The nine-month extension of cuts makes sense because of the seasonally weak demand at the beginning of the year. In any case, the group will meet again in six months to reassess so the precise duration of the enlargement is almost irrelevant.
It leaves little drama to the meeting in Vienna. In fact, although OPEC was to work on consensus, al-Falih played the notion that all important decisions are taking place in Riyadh and Moscow. "The agreement confirms that the Saudi Arabian partnership paved the way for ensuring the interests of producers and consumers and the continued growth of the world economy," al-Falih tweeted. Related: These 1
It didn't go well with the rest of the group. "Who needs an OPEC meeting?" Said an annoyed OPEC delegate, according to Reuters.
Still, the rest of OPEC has no choice but to follow what the coalition's two most powerful producers decide. Most OPEC members produce as much as possible or suffer from outbreaks. Few people have the ability to voluntarily keep the supply of the market in any meaningful way. Regardless, they all seem to have higher oil prices.
The only potential play in Vienna would be if Iran opposed the process if it were only to protest against the brutal sanction regime from Washington and what Tehran sees as Saudi involvement. Iran fought over the planning of the meeting, perhaps as a way of demonstrating its relevance. But scattering the OPEC + agreement would not serve its interests. On Monday, Iran's oil minister Bijan Zanganeh told reporters he was on board. "I have no problem with a production bracket … It will be an easy meeting as my attitude is very clear," Zanganeh told reporters in Vienna.
However, he was annoyed that Putin seemed to be announcing the outcome of the meeting before it happened. "The important thing for me is that OPEC remains OPEC. It has lost its authority and it is on the brink of collapse," Zanganeh said. "Iran will not leave OPEC, but I think OPEC will die with these processes."
The important thing about the oil market's perspective is that the cuts are widening. But that does not mean that OPEC + has completed its task. While the agreement could be extended for nine months, the OPEC + fight is a long term one.
"Being between a stone and a hard place" has been the description of OPEC's situation at the head of today's meeting on July 1) and loses market share to flourish US shale oil production on the one hand while faced with weakening on the other hand, says Bjarne Schieldrop, chief consultant analyst at SEB in a statement. Related: Libya conflict has only given a very dangerous trip
OPEC's market share will fall below 30 percent of global global supply for the first time since 1991, according to Bloomberg News. As other non-OPEC supplies (virtually American slate) continue to grow, OPEC is trapped in an eternal society to stop production to prevent a price breakdown. At present, the cuts production seems to be in the interest of members, due to fiscal pressure. But it is unclear how the cartel ever leaves the agreement as there are increasing non-OPEC supply and softening needs. "For Saudi Arabia, oil policy is now 100% revenue," says Amrita Sen, chief analyst at consultant Energy Aspects Ltd., according to Bloomberg. "But if inventories do not fall and prices do not rise, the policy is not sustainable."

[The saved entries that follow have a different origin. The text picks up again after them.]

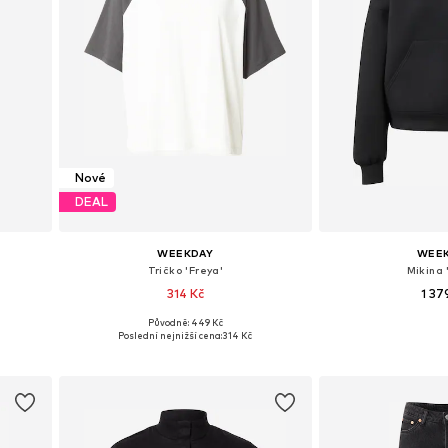
Nové
DEAL
WEEKDAY
WEE
Tričko 'Freya'
Mikina 
314 Kč
1 37
Původně: 449 Kč
h
Dostupné velikosti: XS, S, M, L
Dostupné velikos
Poslední nejnižší cena:
314 Kč
Přidat do košíku
Přidat d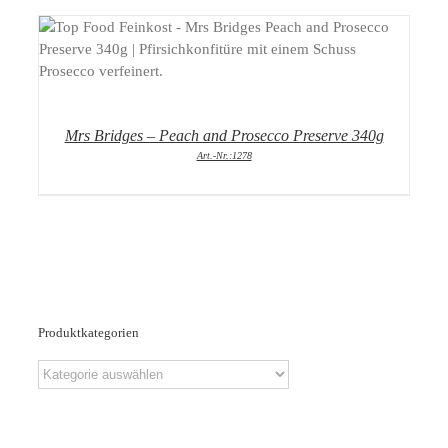
DETAILS
Mrs Bridges – Peach and Prosecco Preserve 340g
Art.-Nr.:1278
Produktkategorien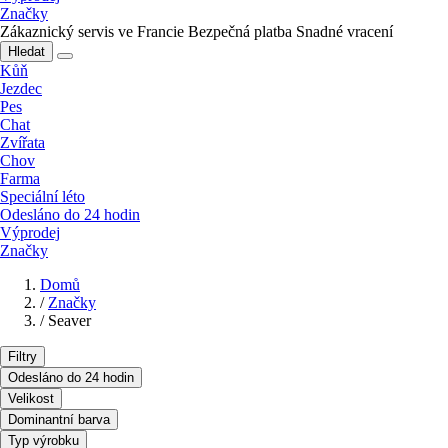
Značky
Zákaznický servis ve Francie
Bezpečná platba
Snadné vracení
Hledat
Kůň
Jezdec
Pes
Chat
Zvířata
Chov
Farma
Speciální léto
Odesláno do 24 hodin
Výprodej
Značky
Domů
/
Značky
/
Seaver
Filtry
Odesláno do 24 hodin
Velikost
Dominantní barva
Typ výrobku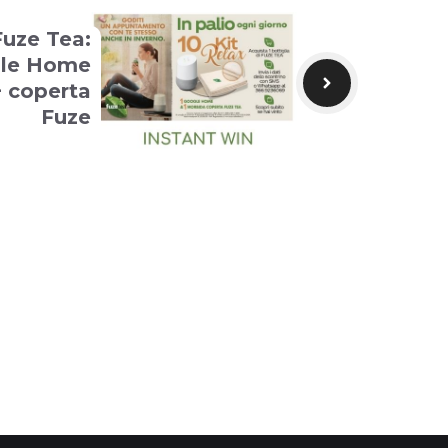
Fuze Tea:
gle Home
+ coperta
Fuze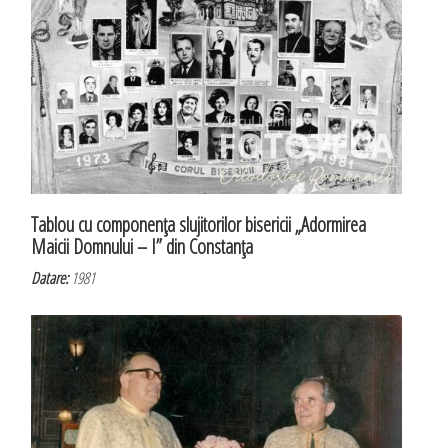
Tablou cu componenţa slujitorilor bisericii „Adormirea
Maicii Domnului – I” din Constanţa
Datare:
1981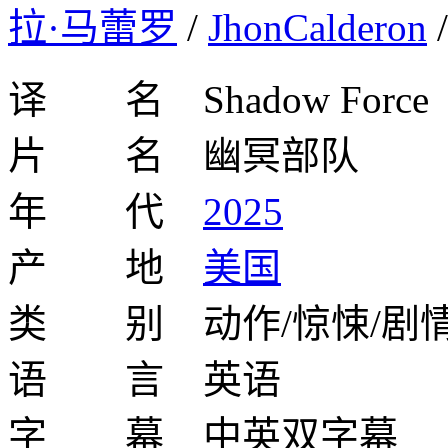
拉·马蕾罗
/
JhonCalderon
译 名 Shadow Force
片 名 幽冥部队
年 代
2025
产 地
美国
类 别 动作/惊悚/剧
语 言 英语
字 幕 中英双字幕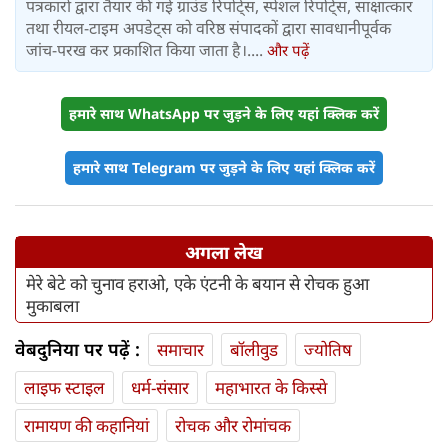
पत्रकारों द्वारा तैयार की गई ग्राउंड रिपोर्ट्स, स्पेशल रिपोर्ट्स, साक्षात्कार
तथा रीयल-टाइम अपडेट्स को वरिष्ठ संपादकों द्वारा सावधानीपूर्वक
जांच-परख कर प्रकाशित किया जाता है।....
और पढ़ें
हमारे साथ WhatsApp पर जुड़ने के लिए यहां क्लिक करें
हमारे साथ Telegram पर जुड़ने के लिए यहां क्लिक करें
अगला लेख
मेरे बेटे को चुनाव हराओ, एके एंटनी के बयान से रोचक हुआ
मुकाबला
वेबदुनिया पर पढ़ें :
समाचार
बॉलीवुड
ज्योतिष
लाइफ स्‍टाइल
धर्म-संसार
महाभारत के किस्से
रामायण की कहानियां
रोचक और रोमांचक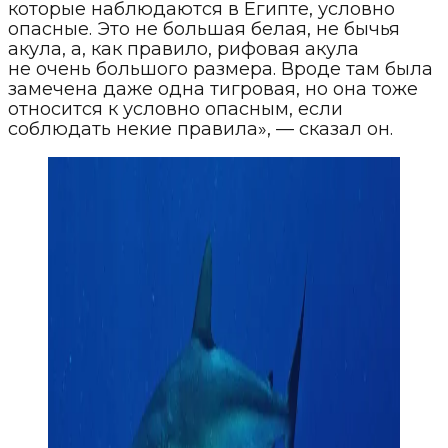
которые наблюдаются в Египте, условно
опасные. Это не большая белая, не бычья
акула, а, как правило, рифовая акула
не очень большого размера. Вроде там была
замечена даже одна тигровая, но она тоже
относится к условно опасным, если
соблюдать некие правила», — сказал он.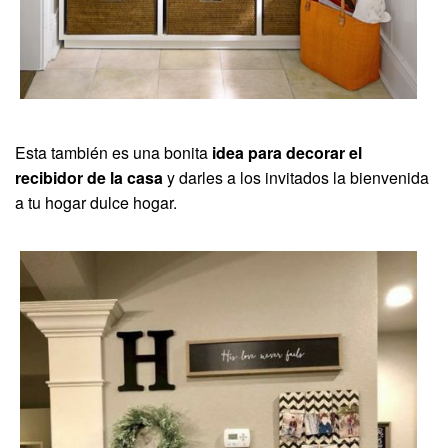
Esta también es una bonita
idea para decorar el
recibidor de la casa
y darles a los invitados la bienvenida
a tu hogar dulce hogar.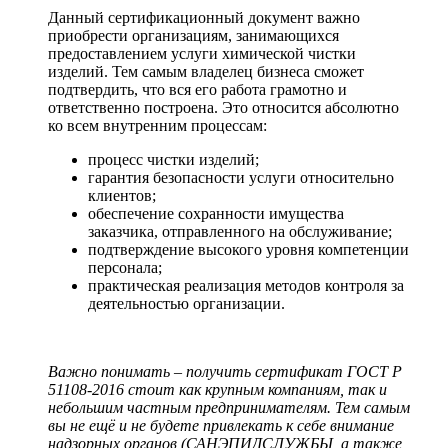
Данный сертификационный документ важно
приобрести организациям, занимающихся
предоставлением услуги химической чистки
изделий. Тем самым владелец бизнеса сможет
подтвердить, что вся его работа грамотно и
ответственно построена. Это относится абсолютно
ко всем внутренним процессам:
процесс чистки изделий;
гарантия безопасности услуги относительно
клиентов;
обеспечение сохранности имущества
заказчика, отправленного на обслуживание;
подтверждение высокого уровня компетенции
персонала;
практическая реализация методов контроля за
деятельностью организации.
Важно понимать – получить сертификат ГОСТ Р
51108-2016 стоит как крупным компаниям, так и
небольшим частным предпринимателям. Тем самым
вы не ещё и не будете привлекать к себе внимание
надзорных органов (САНЭПИДСЛУЖБЫ, а также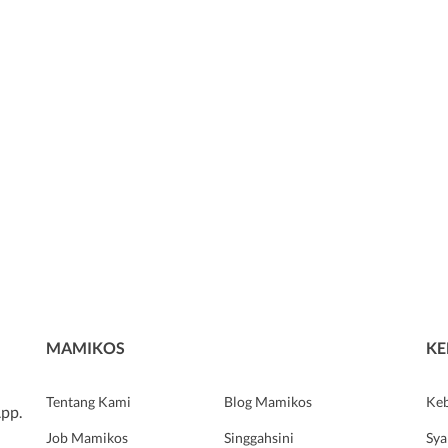
MAMIKOS
KE
Tentang Kami
Blog Mamikos
Keb
pp.
Job Mamikos
Singgahsini
Sya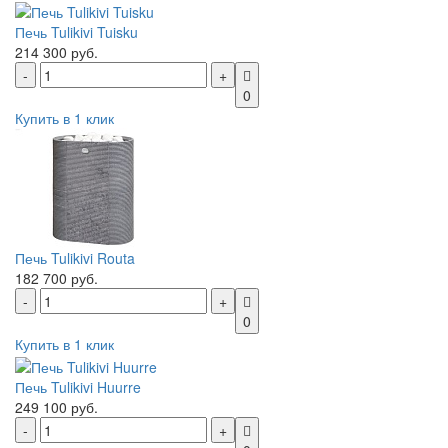
Печь Tulikivi Tuisku
214 300 руб.
0
Купить в 1 клик
Печь Tulikivi Routa
182 700 руб.
0
Купить в 1 клик
Печь Tulikivi Huurre
249 100 руб.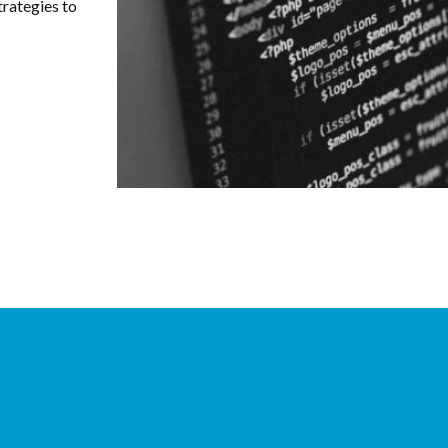
trategies to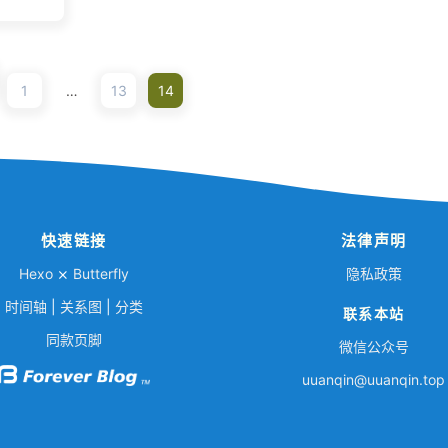
1
…
13
14
快速链接
法律声明
Hexo
⨯
Butterfly
隐私政策
时间轴
|
关系图
|
分类
联系本站
同款页脚
微信公众号
uuan
qi
n@
uu
an
qin.top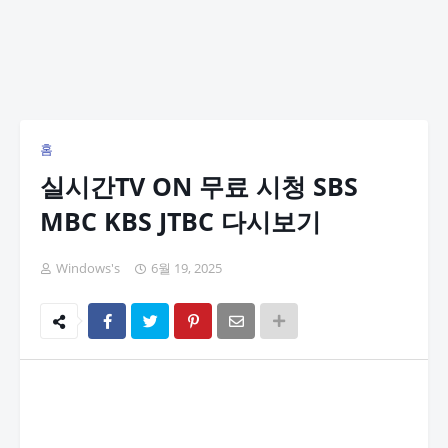
홈
실시간TV ON 무료 시청 SBS
MBC KBS JTBC 다시보기
Windows's
6월 19, 2025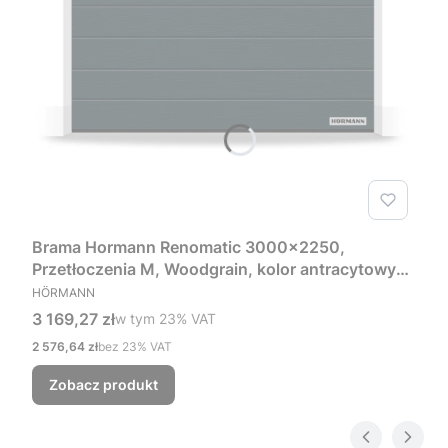
Brama Hormann Renomatic 3000x2250,
Przetłoczenia M, Woodgrain, kolor antracytowy
PRODUCENT
RAL 7016 + Prowadzenie Z
HÖRMANN
Cena brutto
3 169,27 zł
w tym %s VAT
w tym
23%
VAT
Cena netto
2 576,64 zł
bez 23% VAT
Zobacz produkt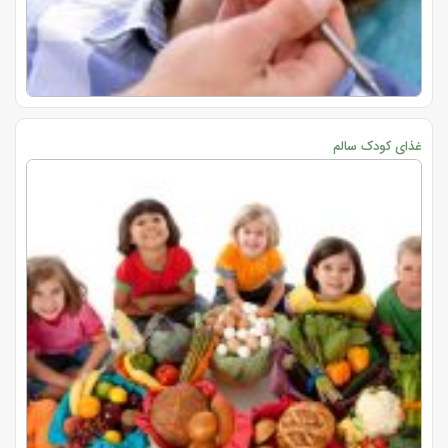
غذای کودک سالم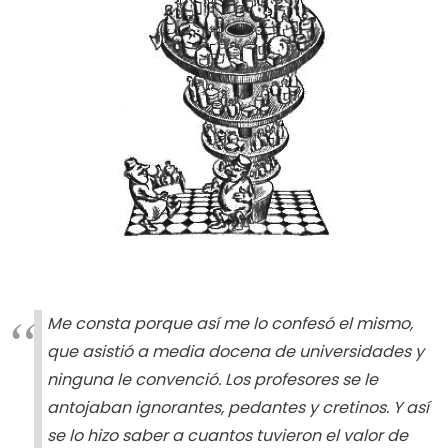
Me consta porque así me lo confesó el mismo,
que asistió a media docena de universidades y
ninguna le convenció. Los profesores se le
antojaban ignorantes, pedantes y cretinos. Y así
se lo hizo saber a cuantos tuvieron el valor de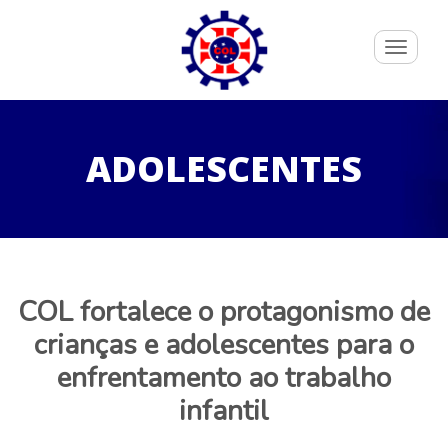
Toggle
navigati
ADOLESCENTES
COL fortalece o protagonismo de
crianças e adolescentes para o
enfrentamento ao trabalho
infantil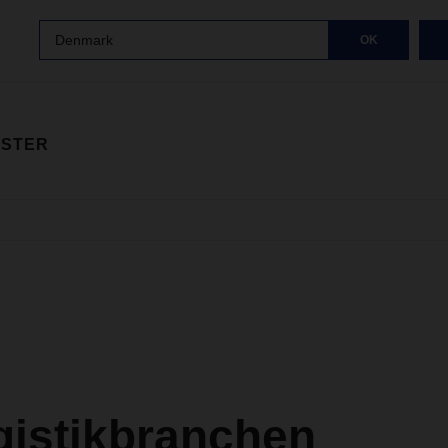
Denmark
OK
ISTER
ogistikbranchen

U.S. Slate production growth could also decline, which would make OPEC + jobs a little easier. "US crude production is likely to be 0.4m bl / day higher at year-end, but on average only 0.2m bl / day higher in H2 2019 than in June," says Bjarne Schieldrop. "So, OPEC + will probably have to produce more in H2 2019 than they did in H1 2019 to meet seasonally higher demand, unless the global economy is totally in conflict."
In addition, demand tends to increase on a seasonal basis in the second half of the year. The global economy seems to be slowing down, and demand has been weak, but the expected seasonal acquisition may offset some of that softness. "Thus, if Russia, Saudi Arabia and other key OPEC members keep production at the levels they produced in the first half of 2019, they will ensure that the global oil market is not flowing over," Schieldrop said.